What to work on
Using the records below, copy exactly the part that opens with the line holding "Nous suivre" and closes with the line holding "Tālr.: (+34) 972 36 62 32", minus the pictures.

[[ Data records, beginning ]]

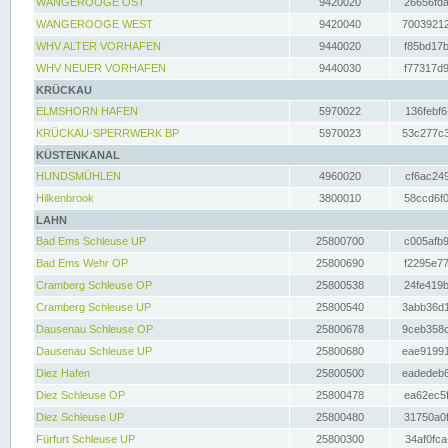
WANGEROOGE OST
9420020
26656fda
WANGEROOGE WEST
9420040
70039212
WHV ALTER VORHAFEN
9440020
f85bd17b
WHV NEUER VORHAFEN
9440030
f77317d9
KRÜCKAU
ELMSHORN HAFEN
5970022
136febf6
KRÜCKAU-SPERRWERK BP
5970023
53c277c3
KÜSTENKANAL
HUNDSMÜHLEN
4960020
cf6ac249
Hilkenbrook
3800010
58ccd6f0
LAHN
Bad Ems Schleuse UP
25800700
c005afb9
Bad Ems Wehr OP
25800690
f2295e77
Cramberg Schleuse OP
25800538
24fe419b
Cramberg Schleuse UP
25800540
3abb36d1
Dausenau Schleuse OP
25800678
9ceb358c
Dausenau Schleuse UP
25800680
eae91991
Diez Hafen
25800500
eadedeb6
Diez Schleuse OP
25800478
ea62ec5f
Diez Schleuse UP
25800480
31750a0f
Fürfurt Schleuse UP
25800300
34af0fca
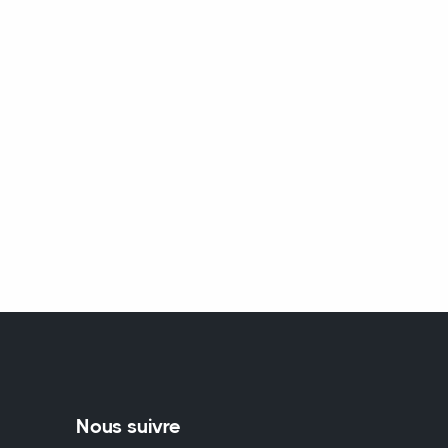
Nous suivre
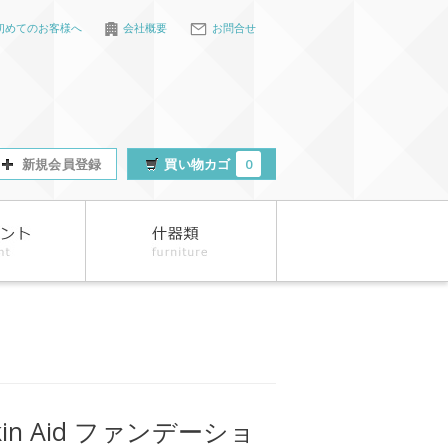
初めてのお客様へ
会社概要
お問合せ
新規会員登録
買い物カゴ
0
kin Aid ファンデーショ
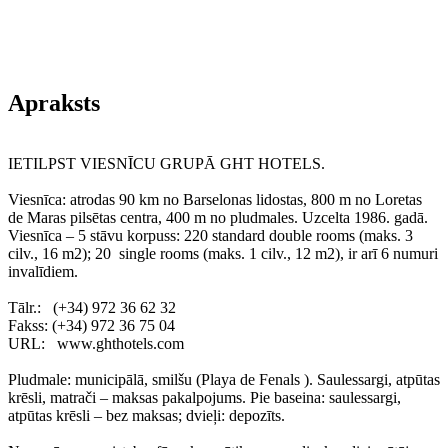
Apraksts
IETILPST VIESNĪCU GRUPĀ GHT HOTELS.
Viesnīca: atrodas 90 km no Barselonas lidostas, 800 m no Loretas
de Maras pilsētas centra, 400 m no pludmales. Uzcelta 1986. gadā.
Viesnīca – 5 stāvu korpuss: 220 standard double rooms (maks. 3
cilv., 16 m2); 20 single rooms (maks. 1 cilv., 12 m2), ir arī 6 numuri
invalīdiem.
Tālr.: (+34) 972 36 62 32
Fаkss: (+34) 972 36 75 04
URL: www.ghthotels.com
Pludmale: municipālā, smilšu (Playa de Fenals ). Saulessargi, atpūtas
krēsli, matrači – maksas pakalpojums. Pie baseina: saulessargi,
atpūtas krēsli – bez maksas; dvieļi: depozīts.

[[ Data records, end ]]

Answer to this exercise
Nous suivre
初めてのお客様へ
会社概要
お問合せ
新規会員登録
買い物カゴ
0
kin Aid ファンデーショ
Apraksts
IETILPST VIESNĪCU GRUPĀ GHT HOTELS.
Viesnīca: atrodas 90 km no Barselonas lidostas, 800 m no Loretas
de Maras pilsētas centra, 400 m no pludmales. Uzcelta 1986. gadā.
Viesnīca – 5 stāvu korpuss: 220 standard double rooms (maks. 3
cilv., 16 m2); 20 single rooms (maks. 1 cilv., 12 m2), ir arī 6 numuri
invalīdiem.
Tālr.: (+34) 972 36 62 32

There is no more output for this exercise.